> [Directions for this task] Produce a verbatim transcription of the entries, with all pictures omitted.

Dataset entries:
* * * * * * * * *

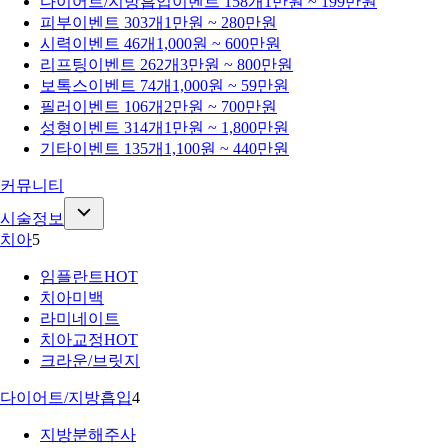
다이어트/지방흡입
이벤트 158개
1만원 ~ 199만원
피부
이벤트 303개
1만원 ~ 280만원
시력
이벤트 46개
1,000원 ~ 600만원
리프팅
이벤트 262개
3만원 ~ 800만원
보톡스
이벤트 74개
1,000원 ~ 59만원
필러
이벤트 106개
2만원 ~ 700만원
성형
이벤트 314개
1만원 ~ 1,800만원
기타
이벤트 135개
1,100원 ~ 440만원
커뮤니티
시술정보
치아
5
임플란트
HOT
치아미백
라미네이트
치아교정
HOT
크라운/브릿지
다이어트/지방흡입
4
지방분해주사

* * * * * * * * *

> [Exercise solution]
다이어트/지방흡입
이벤트 158개
1만원 ~ 199만원
피부
이벤트 303개
1만원 ~ 280만원
시력
이벤트 46개
1,000원 ~ 600만원
리프팅
이벤트 262개
3만원 ~ 800만원
보톡스
이벤트 74개
1,000원 ~ 59만원
필러
이벤트 106개
2만원 ~ 700만원
성형
이벤트 314개
1만원 ~ 1,800만원
기타
이벤트 135개
1,100원 ~ 440만원
커뮤니티
시술정보
치아
5
임플란트
HOT
치아미백
라미네이트
치아교정
HOT
크라운/브릿지
다이어트/지방흡입
4
지방분해주사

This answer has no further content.